_INSTRUCTIONS FOR THE TASK_. Look through the entries below and copy exactly the part that begins with the line containing "BIODERMA Atoderm Krém v tubě" and ends with the line containing "Char sovietique T-72 echelle 1:72". Do not copy the pictures.

_Saved entries_.
....
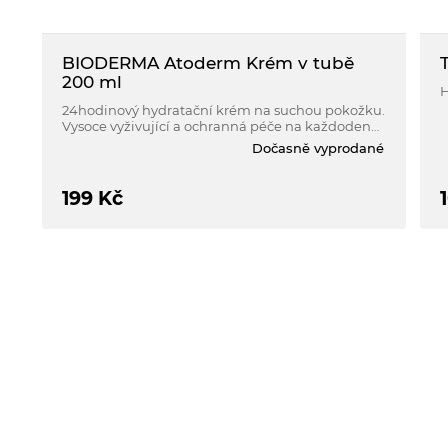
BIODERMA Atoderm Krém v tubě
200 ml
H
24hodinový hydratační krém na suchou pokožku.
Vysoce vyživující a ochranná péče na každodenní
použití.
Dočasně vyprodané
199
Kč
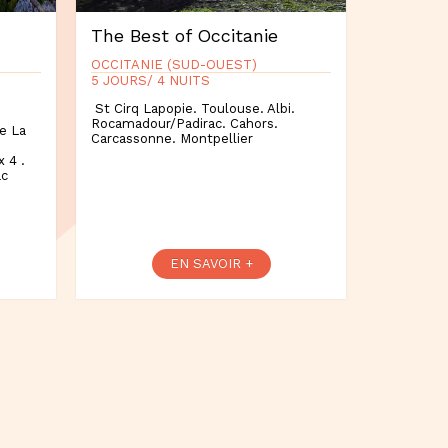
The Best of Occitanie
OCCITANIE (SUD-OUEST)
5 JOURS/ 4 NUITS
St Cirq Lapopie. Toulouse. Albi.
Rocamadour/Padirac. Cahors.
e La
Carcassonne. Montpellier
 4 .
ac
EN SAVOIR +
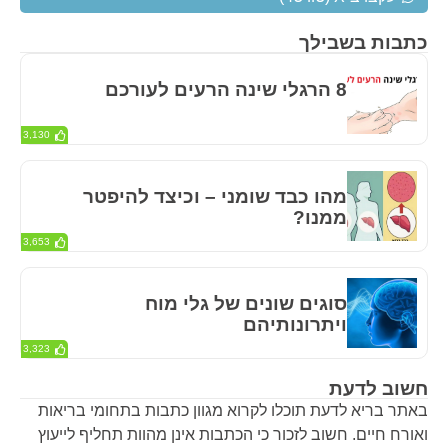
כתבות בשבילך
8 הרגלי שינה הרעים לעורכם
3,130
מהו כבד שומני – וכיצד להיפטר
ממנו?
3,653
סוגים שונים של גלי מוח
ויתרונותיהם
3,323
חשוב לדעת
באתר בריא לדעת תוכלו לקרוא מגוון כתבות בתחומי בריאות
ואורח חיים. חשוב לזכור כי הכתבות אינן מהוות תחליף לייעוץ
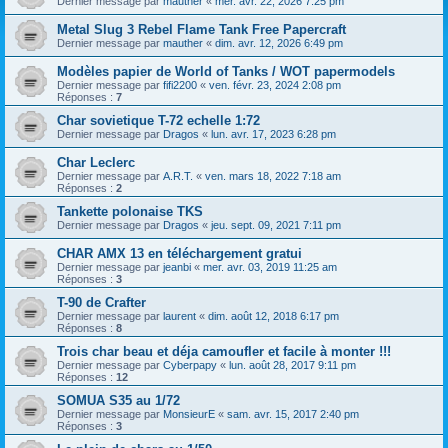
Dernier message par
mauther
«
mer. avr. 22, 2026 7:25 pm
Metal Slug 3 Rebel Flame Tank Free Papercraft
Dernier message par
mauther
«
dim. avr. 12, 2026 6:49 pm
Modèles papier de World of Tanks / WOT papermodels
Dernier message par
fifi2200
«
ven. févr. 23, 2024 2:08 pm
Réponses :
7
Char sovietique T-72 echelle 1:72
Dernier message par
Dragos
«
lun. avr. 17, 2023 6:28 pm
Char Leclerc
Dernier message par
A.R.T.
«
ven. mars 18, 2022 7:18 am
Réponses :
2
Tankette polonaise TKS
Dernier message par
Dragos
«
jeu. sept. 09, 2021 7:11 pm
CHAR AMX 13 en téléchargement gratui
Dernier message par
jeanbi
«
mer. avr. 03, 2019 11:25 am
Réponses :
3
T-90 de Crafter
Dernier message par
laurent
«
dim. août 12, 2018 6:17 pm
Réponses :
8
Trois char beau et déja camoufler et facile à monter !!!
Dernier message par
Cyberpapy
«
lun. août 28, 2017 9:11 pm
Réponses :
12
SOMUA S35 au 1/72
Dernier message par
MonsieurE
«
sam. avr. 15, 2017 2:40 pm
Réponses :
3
....
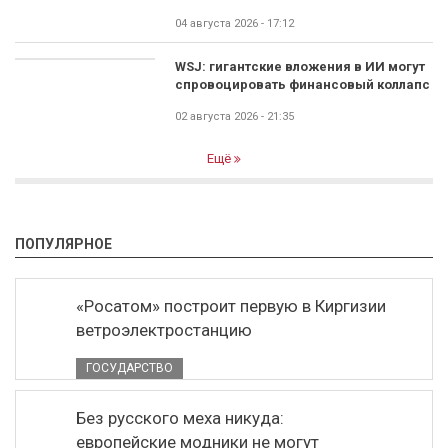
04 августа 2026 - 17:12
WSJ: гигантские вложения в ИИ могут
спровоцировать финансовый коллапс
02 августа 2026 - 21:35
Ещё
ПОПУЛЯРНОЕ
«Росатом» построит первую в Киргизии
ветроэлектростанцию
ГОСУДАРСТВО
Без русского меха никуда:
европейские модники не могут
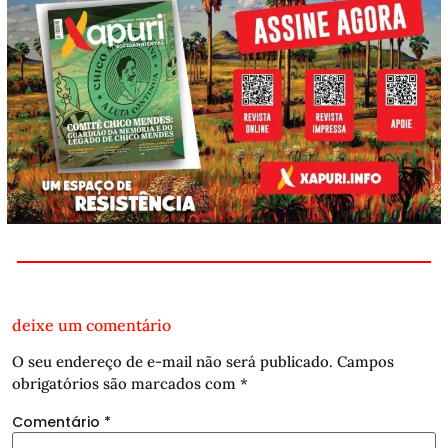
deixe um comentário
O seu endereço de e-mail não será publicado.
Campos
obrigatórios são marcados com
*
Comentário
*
....
_SOLVED EXERCISE_.
BIODERMA Atoderm Krém v tubě
200 ml
H
24hodinový hydratační krém na suchou pokožku.
Vysoce vyživující a ochranná péče na každodenní
použití.
Dočasně vyprodané
199
Kč
The Best of Occitanie
OCCITANIE (SUD-OUEST)
5 JOURS/ 4 NUITS
St Cirq Lapopie. Toulouse. Albi.
Rocamadour/Padirac. Cahors.
e La
Carcassonne. Montpellier
 4 .
ac
EN SAVOIR +
כתבות בשבילך
8 הרגלי שינה הרעים לעורכם
3,130
מהו כבד שומני – וכיצד להיפטר
ממנו?
3,653
סוגים שונים של גלי מוח
ויתרונותיהם
3,323
חשוב לדעת
באתר בריא לדעת תוכלו לקרוא מגוון כתבות בתחומי בריאות
ואורח חיים. חשוב לזכור כי הכתבות אינן מהוות תחליף לייעוץ
Dernier message par
mauther
«
mer. avr. 22, 2026 7:25 pm
Metal Slug 3 Rebel Flame Tank Free Papercraft
Dernier message par
mauther
«
dim. avr. 12, 2026 6:49 pm
Modèles papier de World of Tanks / WOT papermodels
Dernier message par
fifi2200
«
ven. févr. 23, 2024 2:08 pm
Réponses :
7
Char sovietique T-72 echelle 1:72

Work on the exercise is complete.